One of the applications of AI that CIOs believe in is the use of AI to track problems, meaning management and operations. The majority of the applications CIOs have presented to me are in the networking area rather than IT, meaning servers and software, and that may be because Juniper and Cisco (long-standing rivals) have been jousting in the network AI space for years. With the proposed acquisition of Juniper by HPE, the question of the role of, and scope of, AI in network operations and even IT operations is perhaps coming to the fore.
While netops AI has made the business case a significant majority of the times, the projects and applications are still relatively rare. Less than 15% of enterprises say they use AI in a netops mission, despite the fact that over 80% say that they believe one of the most valuable roles for AI is in operations, and especially problem determination. Why then isn’t there more actual project activity? Two main reasons, say enterprises.
One reason may be vendor commitment to the concept. Only a fifth of enterprises overall say that their network vendor encourages AI-based netops, but that makes up almost all of the enterprises who have actually adopted it. It appears to me that if a dominant network vendor promotes AI netops, it’s likely to be justified. However, a quarter of enterprises have turned down their vendor’s AI push, and while half of the enterprises report using a vendor who offers the capability, most of these say the vendor isn’t pushing AI netops.
That may be due to the second reason, which is a problem of scope. Operations missions relating to problem determination and correction are hampered by any gaps in “observability”, meaning the availability of data from all the elements that contribute to QoE. Gaps can be created by a product that isn’t providing the right (or any) telemetry for AI analysis, by limitations in what AI can absorb as information, or by a broader problem with the scope of QoE overall.
Most vendor AI isn’t great in multi-vendor situations, just as enterprises are increasingly likely to find network management tools tend to be best in single-vendor deployments. Management is increasingly likely to be a differentiator for vendors, though it’s also true that vendors who inhibit multi-vendor features may have a harder time breaking into a new customer network. According to both vendors and enterprises, though, the current mindset is more defensive, meaning that it’s more important to use management exclusivity as a means of discouraging excursions into competitors’ products than to use inclusiveness as a tool to encroach in another vendor’s territory. That’s because only 3% of enterprises (which flirts with statistical insignificance) say that they’d change vendors for management reasons alone. Surprisingly, it’s almost as common for users to report a vendor observability suite misses some of their own products as it is to find they won’t support products from another vendor.
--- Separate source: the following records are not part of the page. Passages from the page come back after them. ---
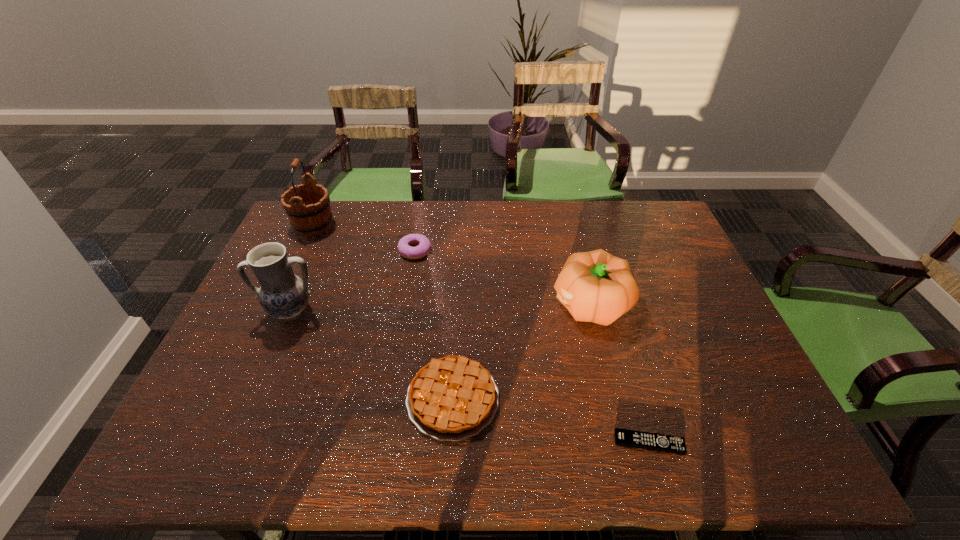 At what (x,y) coordinates should I click in order to perform the action: click on vacant region located 0.320m on the carved face of the third tallest object. Please return your answer as a coordinate pair (x, y). The width and height of the screenshot is (960, 540). Looking at the image, I should click on (437, 304).

The height and width of the screenshot is (540, 960). Find the location of `vacant space located 0.180m on the front of the doughnut`. vacant space located 0.180m on the front of the doughnut is located at coordinates (406, 304).

At what (x,y) coordinates should I click in order to perform the action: click on free space located on the right of the pie. Please return your answer as a coordinate pair (x, y). The image size is (960, 540). Looking at the image, I should click on (x=525, y=399).

This screenshot has height=540, width=960. In order to click on free space located on the right of the shortest object in this screenshot , I will do `click(716, 443)`.

You are a GUI agent. You are given a task and a screenshot of the screen. Output one action in this format:
    pyautogui.click(x=<x>, y=<y>)
    Task: Click on the wine bucket present at the far edge
    The image size is (960, 540).
    Given the screenshot: What is the action you would take?
    pyautogui.click(x=309, y=216)

Where is `doughnut present at the far edge`? This screenshot has height=540, width=960. doughnut present at the far edge is located at coordinates (424, 245).

Where is `pie that is at the near edge`? The image size is (960, 540). pie that is at the near edge is located at coordinates (452, 398).

The width and height of the screenshot is (960, 540). What are the coordinates of `remote control that is at the near edge` in the screenshot? It's located at (623, 437).

Find the location of `wine bucket that is at the left edge`. wine bucket that is at the left edge is located at coordinates (309, 216).

Image resolution: width=960 pixels, height=540 pixels. What are the coordinates of `pottery present at the left edge` in the screenshot? It's located at (282, 294).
A bigger observability gap can be created by the use of VPNs and managed services, and by any hosted elements of network features or services. Applications and their hosting also contribute to QoE issues, and for the users having the experience it’s often difficult to tell whether the problem lies in the application/hosting, the network, or the user’s own devices. Since all of these elements tend to report different parameters in different ways, it makes it difficult to collect information in a way that allows an AI tool to handle it all.
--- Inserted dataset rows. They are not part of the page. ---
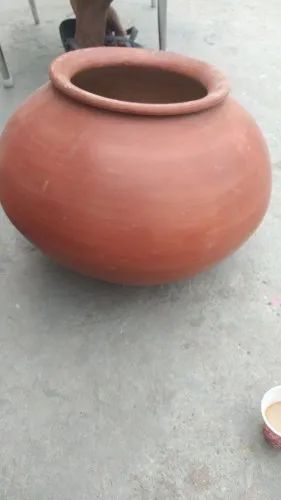 At what (x,y) coordinates should I click in order to perform the action: click on chair legs. Please return your answer as a coordinate pair (x, y). Looking at the image, I should click on (162, 33), (3, 68), (37, 16), (151, 5). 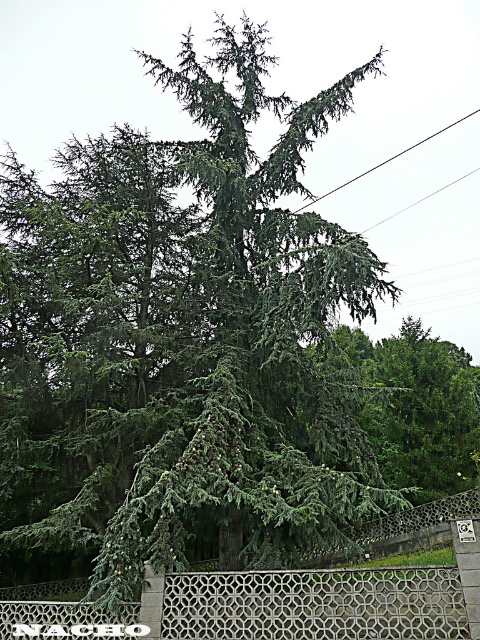 Can you confirm if white textured fence at lower center is positioned to the left of black wire at upper center?

Correct, you'll find white textured fence at lower center to the left of black wire at upper center.

Who is more distant from viewer, [226,616] or [409,147]?

The point [409,147] is behind.

This screenshot has width=480, height=640. What do you see at coordinates (315, 604) in the screenshot? I see `white textured fence at lower center` at bounding box center [315, 604].

At what (x,y) coordinates should I click in order to perform the action: click on white textured fence at lower center. Please return your answer as a coordinate pair (x, y). This screenshot has height=640, width=480. Looking at the image, I should click on (315, 604). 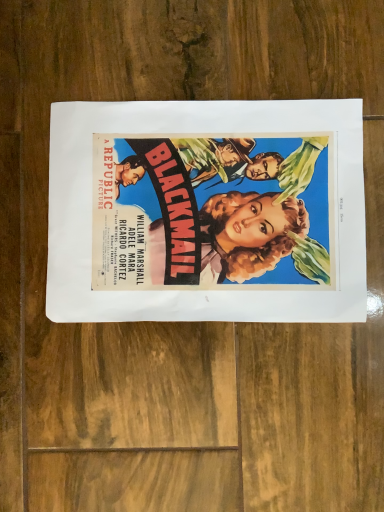 What do you see at coordinates (206, 212) in the screenshot? I see `matte paper poster at center` at bounding box center [206, 212].

The width and height of the screenshot is (384, 512). Identify the location of matte paper poster at center. (206, 212).

What is the approximate height of matte paper poster at center?

matte paper poster at center is 1.50 centimeters tall.

Locate an element on the screen. Image resolution: width=384 pixels, height=512 pixels. matte paper poster at center is located at coordinates (206, 212). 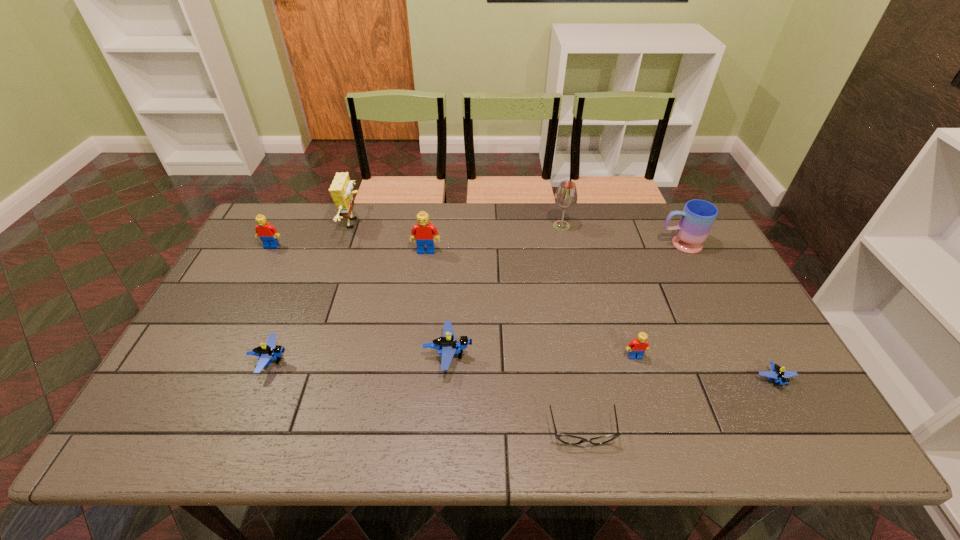 Where is `the eighth object from left to right`? This screenshot has width=960, height=540. the eighth object from left to right is located at coordinates (637, 347).

Where is `the fifth Lego from right to left`? The image size is (960, 540). the fifth Lego from right to left is located at coordinates (266, 352).

Image resolution: width=960 pixels, height=540 pixels. I want to click on the eighth tallest object, so click(266, 352).

Identify the location of the rightmost Lego. The width and height of the screenshot is (960, 540). (781, 377).

I want to click on the rightmost blue Lego, so click(x=781, y=377).

The image size is (960, 540). I want to click on spectacles, so click(x=564, y=438).

At what (x,y) coordinates should I click in order to perform the action: click on the nearest object. Please return your answer as a coordinate pair (x, y). This screenshot has width=960, height=540. Looking at the image, I should click on (564, 438).

Find the location of a particular element. This screenshot has height=540, width=960. vacant space located on the face of the sponge is located at coordinates (420, 224).

This screenshot has height=540, width=960. Identify the location of vacant area situated on the left of the wineglass. (527, 226).

You are a GUI agent. You are given a task and a screenshot of the screen. Output one action in this format:
    pyautogui.click(x=<x>, y=<y>)
    Task: Click on the free space located on the face of the second red Lego from right to left
    The width and height of the screenshot is (960, 540).
    Given the screenshot: What is the action you would take?
    pyautogui.click(x=415, y=337) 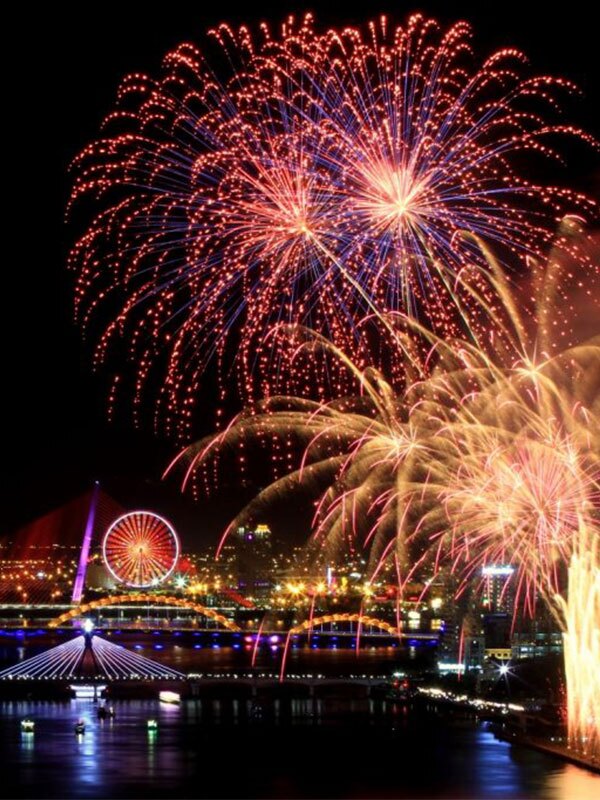 Find the location of a particular element. Image resolution: width=600 pixels, height=800 pixels. lights (in windows) is located at coordinates (231, 560). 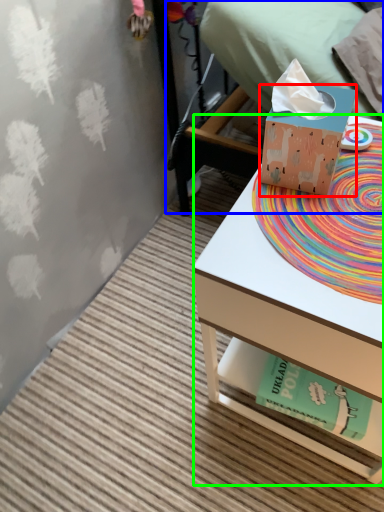 Question: Considering the real-world distances, which object is closest to box (highlighted by a red box)? bed (highlighted by a blue box) or desk (highlighted by a green box).

Choices:
 (A) bed
 (B) desk

Answer: (B) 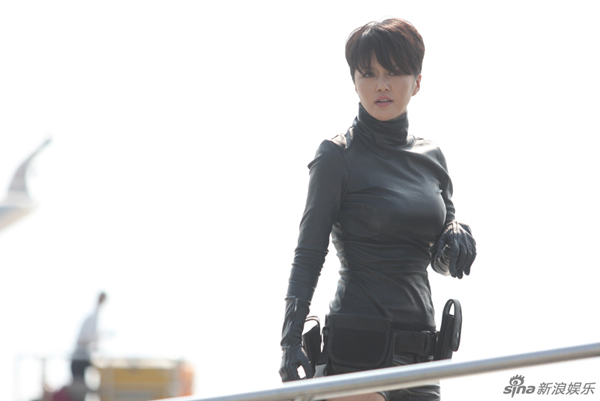 What are the coordinates of `rod` in the screenshot? It's located at (408, 372).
Of over three hundred enterprises who have commented on observability and the potential for AI, only 23 had actually done a lot of development work on their own, or at least laid out strategies. There is a narrow consensus among these enterprises (18) that what’s missing is the notion of “hierarchy” of the sort we heard about with “intent modeling”, though enterprises are more likely to describe what they think is needed rather than use the term.
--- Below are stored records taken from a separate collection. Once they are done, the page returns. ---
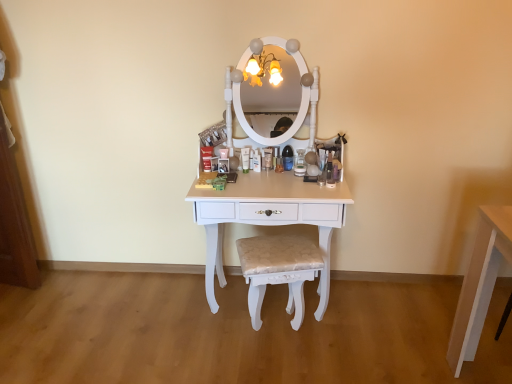 Identify the location of unoccupied area in front of white glossy table at center. (275, 360). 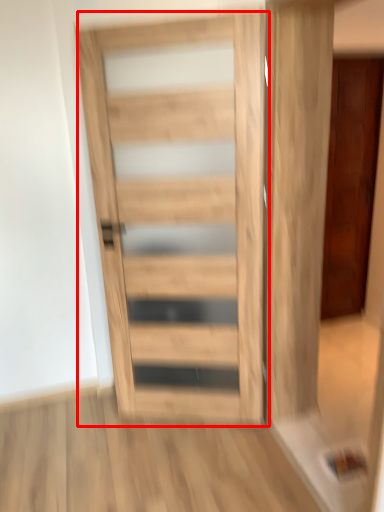 Question: From the image's perspective, where is door (annotated by the red box) located in relation to door in the image?

Choices:
 (A) above
 (B) below

Answer: (B) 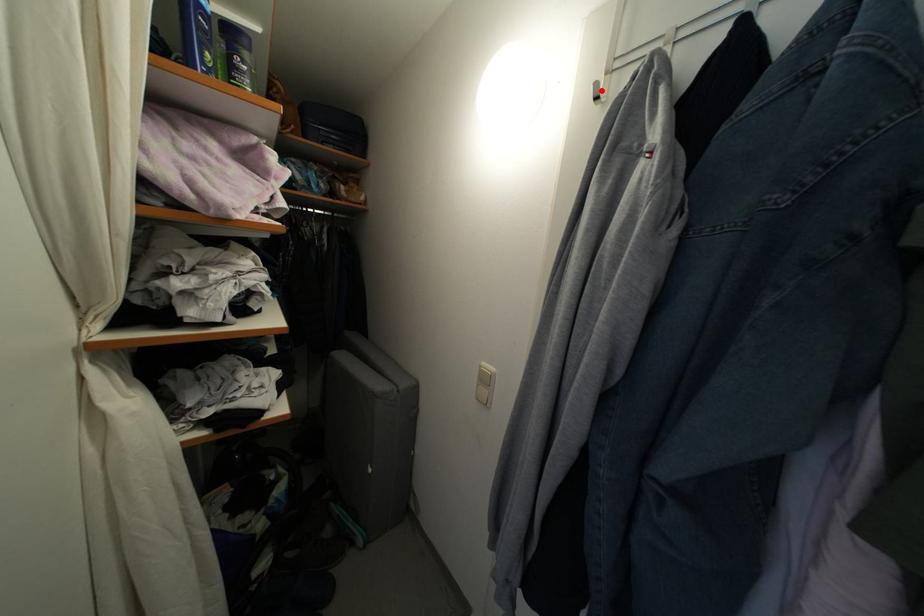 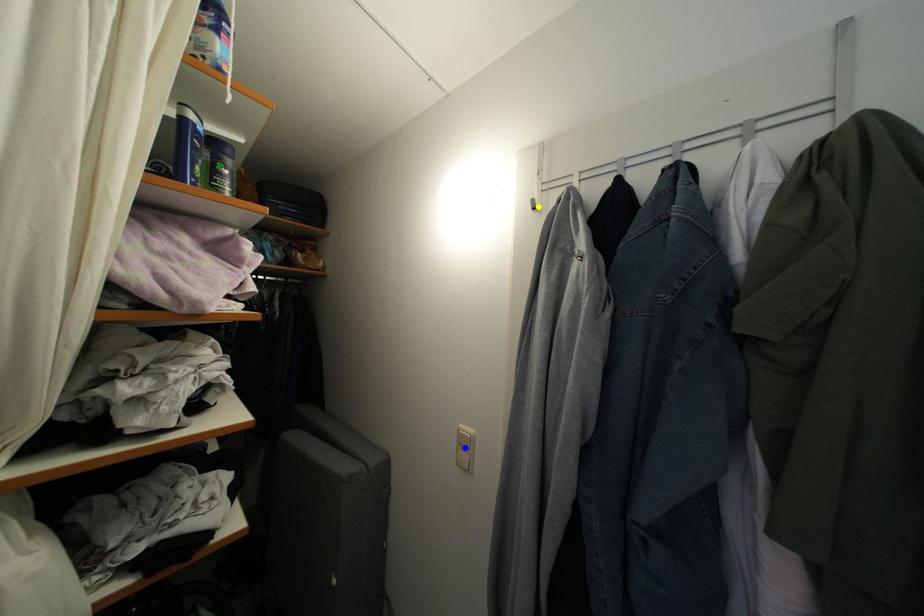 Question: I am providing you with two images of the same scene from different viewpoints. A red point is marked on the first image. You are given multiple points on the second image. Which point in image 2 is actually the same real-world point as the red point in image 1?

Choices:
 (A) green point
 (B) blue point
 (C) yellow point

Answer: (C)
Application infrastructure, they say, is made up of a number of cooperative systems, each made up of a series of closely related elements and managed through a common tool and process set, usually one provided by the primary vendor. They believe that each of these systems should be managed at the primary level in that independent way that best suits the technology make-up. The goal state of each system, the state that capacity and experience planning has set, is what the management systems try to achieve.
According to these users, each system should assert a “system management API” that reports changes in the state of the system, meaning any alteration from the goal state or return to it from another (presumably impaired) state. Developers in the group cite the example of the “observer” design pattern, which reports changes of state to interested higher-level elements.
Where does AI come in? According to this group of users, it could come in in two places. First, AI could be an element in the higher-level management process that explores system state changes as reported through the system management API. Second, it could be a part of the system-level management for one or more systems.
The reason for this, say enterprises, is that it’s rare that management analysis and intervention would spread across system boundaries, except when something happened that meant a system was down and could not be restored through in-system action. They see an attempt to have AI collect all data for analysis as something that runs up AI cost and complexity without offering a realistic benefit. Having AI work within a system means the number of elements and the observability issues are manageable.
At the high level, the top management element might not even need AI under these conditions, and AI could likely be more lightweight because it’s dealing with fewer variables; only state changes are reported. I’ve done intent modeling in a prior project and it proved to my satisfaction that the majority of high-level management analysis could be handled by simple state/event logic of some sort (tables, graphs).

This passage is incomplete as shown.